* _YOUR INSTRUCTIONS_
Your answer must be an exact copy of the data below, minus any pictures.

[[ INPUT FOR THIS TASK, beginning ]]

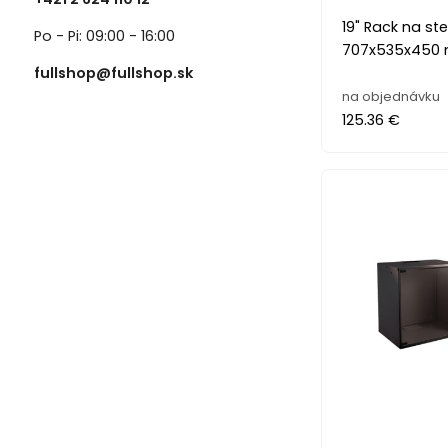
19" Rack na ste
Po - Pi: 09:00 - 16:00
707x535x450 
fullshop@fullshop.sk
na objednávku
125.36 €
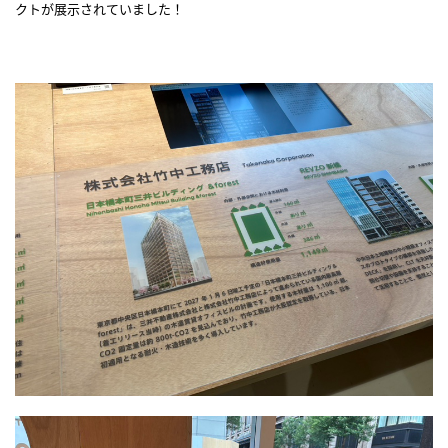
クトが展示されていました！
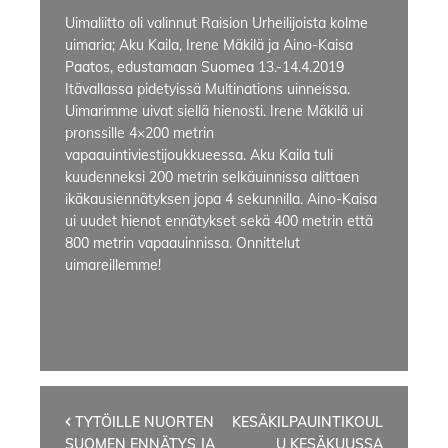
Uimaliitto oli valinnut Raision Urheilijoista kolme
uimaria; Aku Kaila, Irene Mäkilä ja Aino-Kaisa
Paatos, edustamaan Suomea 13.-14.4.2019
Itävallassa pidetyissä Multinations uinneissa.
Uimarimme uivat siellä hienosti. Irene Mäkilä ui
pronssille 4×200 metrin
vapaauintiviestijoukkueessa. Aku Kaila tuli
kuudenneksi 200 metrin selkäuinnissa alittaen
ikäkausiennätyksen jopa 4 sekunnilla. Aino-Kaisa
ui uudet hienot ennätykset sekä 400 metrin että
800 metrin vapaauinnissa. Onnittelut
uimareillemme!
Artikkelien
TYTÖILLE NUORTEN
KESÄKILPAUINTIKOUL
SUOMEN ENNÄTYS JA
U KESÄKUUSSA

[[ INPUT FOR THIS TASK, end ]]

* _YOUR SOLUTION_
19" Rack na ste
Po - Pi: 09:00 - 16:00
707x535x450 
fullshop@fullshop.sk
na objednávku
125.36 €
クトが展示されていました！
Uimaliitto oli valinnut Raision Urheilijoista kolme
uimaria; Aku Kaila, Irene Mäkilä ja Aino-Kaisa
Paatos, edustamaan Suomea 13.-14.4.2019
Itävallassa pidetyissä Multinations uinneissa.
Uimarimme uivat siellä hienosti. Irene Mäkilä ui
pronssille 4×200 metrin
vapaauintiviestijoukkueessa. Aku Kaila tuli
kuudenneksi 200 metrin selkäuinnissa alittaen
ikäkausiennätyksen jopa 4 sekunnilla. Aino-Kaisa
ui uudet hienot ennätykset sekä 400 metrin että
800 metrin vapaauinnissa. Onnittelut
uimareillemme!
Artikkelien
TYTÖILLE NUORTEN
KESÄKILPAUINTIKOUL
SUOMEN ENNÄTYS JA
U KESÄKUUSSA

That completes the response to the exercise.